■ EXERCISE INPUTS
'''
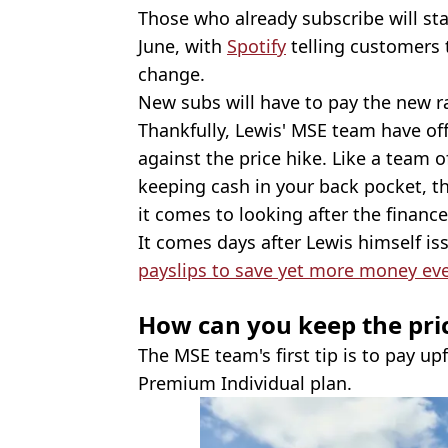
Those who already subscribe will sta
June, with
Spotify
telling customers t
change.
New subs will have to pay the new r
Thankfully, Lewis' MSE team have of
against the price hike. Like a team of
keeping cash in your back pocket, t
it comes to looking after the finance
It comes days after Lewis himself i
payslips to save yet more money ev
How can you keep the pri
The MSE team's first tip is to pay upf
Premium Individual plan.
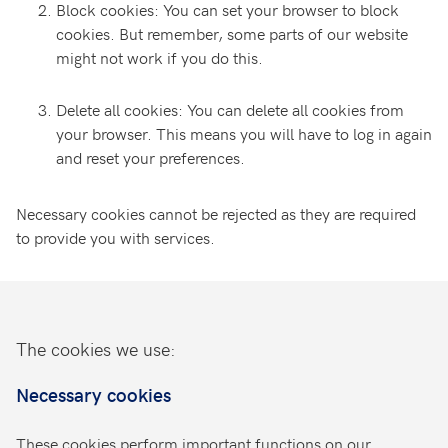
Block cookies: You can set your browser to block
cookies. But remember, some parts of our website
might not work if you do this.
Delete all cookies: You can delete all cookies from
your browser. This means you will have to log in again
and reset your preferences.
Necessary cookies cannot be rejected as they are required
to provide you with services.
The cookies we use:
Necessary cookies
These cookies perform important functions on our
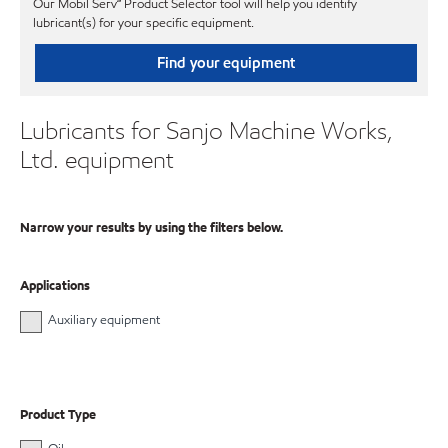
Our Mobil Serv℠ Product Selector tool will help you identify
lubricant(s) for your specific equipment.
Find your equipment
Lubricants for Sanjo Machine Works,
Ltd. equipment
Narrow your results by using the filters below.
Applications
Auxiliary equipment
Product Type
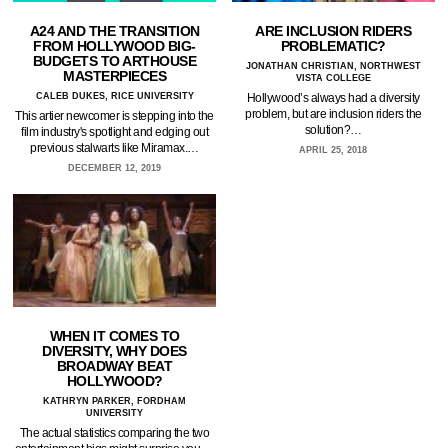
A24 AND THE TRANSITION
ARE INCLUSION RIDERS
FROM HOLLYWOOD BIG-
PROBLEMATIC?
BUDGETS TO ARTHOUSE
JONATHAN CHRISTIAN, NORTHWEST
MASTERPIECES
VISTA COLLEGE
CALEB DUKES, RICE UNIVERSITY
Hollywood’s always had a diversity
problem, but are inclusion riders the
This artier newcomer is stepping into the
solution?…
film industry's spotlight and edging out
previous stalwarts like Miramax.…
APRIL 25, 2018
DECEMBER 12, 2019
WHEN IT COMES TO
DIVERSITY, WHY DOES
BROADWAY BEAT
HOLLYWOOD?
KATHRYN PARKER, FORDHAM
UNIVERSITY
The actual statistics comparing the two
'''
■ WHAT THIS TASK INVOLVES
The line with "KATHRYN PARKER, FORDHAM" and every line after it up to the end of the entries: output those exactly, and only those.

■ SOLUTION TO THIS PROBLEM
KATHRYN PARKER, FORDHAM
UNIVERSITY
The actual statistics comparing the two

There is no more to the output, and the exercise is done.